Existing quantitative and qualitative research already shows that adverse health outcomes vary by nativity within the Black population (Elo & Culhane, 2010). Black immigrants often experience better health outcomes than Black Americans in the first generation. But that advantage erodes over time (Teitler et al., 2012). The longer individuals live in the U.S., and the longer their exposure to U.S. racism, the worse their health outcomes become (Teitler et al., 2015). By the second generation, outcomes often mirror or exceed those of Black Americans (Ifatunji et al., 2022). In short, the longer your exposure to racism in the U.S., the greater the health toll. These patterns are not random. They are signals. And yet our data systems are not designed to capture them.

From Data to AI: Automating the “Flattening”

When we flatten the Black population into a single category, we lose the ability to see how identity, discrimination, stress, and exposure operate differently across groups. We miss how people conceptualize their racial identity differently. We miss how they describe and experience discrimination differently. And we miss how their bodies respond to those experiences differently. The data cannot tell us what we have not allowed it to ask.

This brings us to the growing conversation about artificial intelligence. We keep hearing that AI is the future. That AI will solve problems. That AI can help us analyze data, predict risk, and improve health outcomes. There is also no shortage of discussion about AI and bias, about racism in algorithms, and about the idea that AI is only as good as the data it is trained on.

Here is what I think we are not talking about enough. The problem is not simply that AI is biased. The problem is that AI is being asked to operate on data systems that were never built to see certain populations at all.

AI does not question categories. It learns them. If Blackness is flattened at the input level, nuance cannot magically appear at the output. When racial data treats Black identity as singular, AI inherits and operationalizes that assumption. It scales it. It makes it more efficient. And it makes it harder to challenge.

We know how to disaggregate data. We do it for Asian populations. We do it for Latino populations. We recognize heterogeneity when we decide it matters. But we do not do the same for Black populations. That is not an oversight. It is a design flaw. And design flaws have consequences.

Why this Matters for Health Equity

This is not just about representation. Design flaws have consequences.

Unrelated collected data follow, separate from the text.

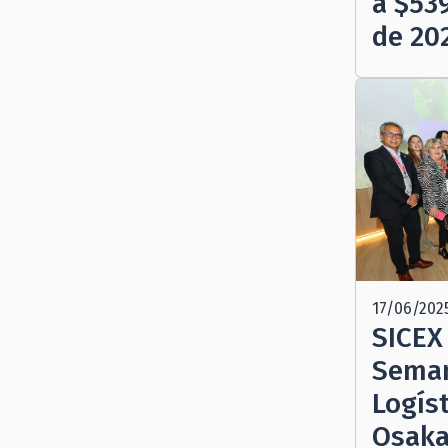
a $53
de 20
17/06/202
SICEX
Seman
Logís
Osaka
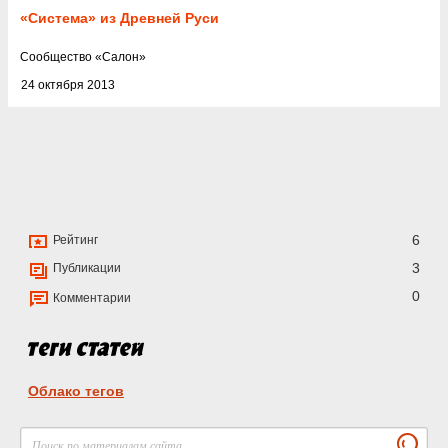
«Система» из Древней Руси
Cообщество
«
Салон
»
24 октября 2013
6
Рейтинг
3
Публикации
0
Комментарии
Облако тегов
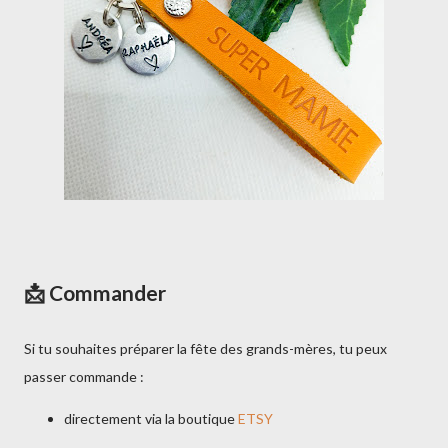
📩 Commander
Si tu souhaites préparer la fête des grands-mères, tu peux
passer commande :
directement via la boutique
ETSY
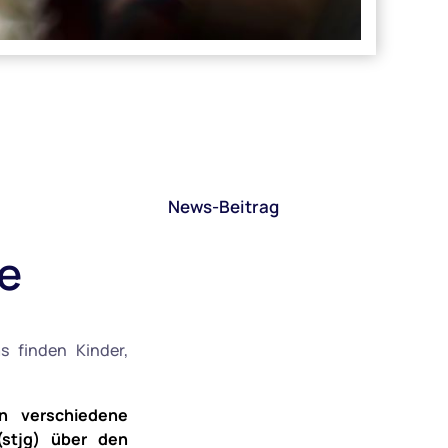
News-Beitrag
e
s finden Kinder,
n verschiedene
(stjg) über den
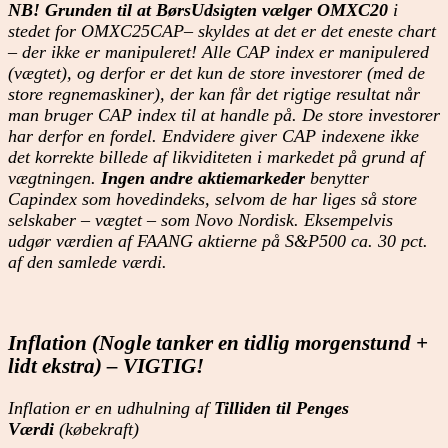
NB! Grunden til at BørsUdsigten vælger OMXC20
i
stedet for OMXC25CAP– skyldes at det er det eneste chart
– der ikke er manipuleret! Alle CAP index er manipulered
(vægtet), og derfor er det kun de store investorer (med de
store regnemaskiner), der kan får det rigtige resultat når
man bruger CAP index til at handle på. De store investorer
har derfor en fordel. Endvidere giver CAP indexene ikke
det korrekte billede af likviditeten i markedet på grund af
vægtningen.
Ingen andre aktiemarkeder
benytter
Capindex som hovedindeks, selvom de har liges så store
selskaber – vægtet – som Novo Nordisk. Eksempelvis
udgør værdien af FAANG aktierne på S&P500 ca. 30 pct.
af den samlede værdi.
Inflation (Nogle tanker en tidlig morgenstund +
lidt ekstra) – VIGTIG!
Inflation er en udhulning af
Tilliden til Penges
Værdi
(købekraft)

When Black migrants and Black Americans are lumped together, masking effects occur. Average outcomes appear better than they actually are for Black Americans, because populations with different exposure histories are combined. This has real implications for our understanding of the state of racial health inequities, how we allocate resources, and how we justify policy and practice decisions.

Recent data releases continue to show widening racial health inequities (NYC Department of Health and Mental Hygiene, 2025), even in places like New York City, which has one of the largest Black immigrant populations in the country. Yet Black populations are still reported as a single group. What would we see if that data were disaggregated? Would inequities for Black Americans appear even more severe? Would differences between Black migrant groups become clearer? We cannot know, because the system was not designed to let us see.

These data systems were built for administrative convenience and political comfort, not for complexity. And now, as AI becomes embedded in healthcare decision-making, those same limitations are becoming infrastructure.

This is not just about misrepresentation. It affects risk prediction, clinical decision support, resource allocation, and policy justification. Long before AI entered the picture, we were already using incomplete data to shape practice and policy. AI simply accelerates the consequences of those choices.

The Uncomfortable Truth

AI cannot see what our data systems refuse to conceptualize. And until we confront how Blackness has been flattened in our data systems, the future AI is building will continue to reflect that erasure.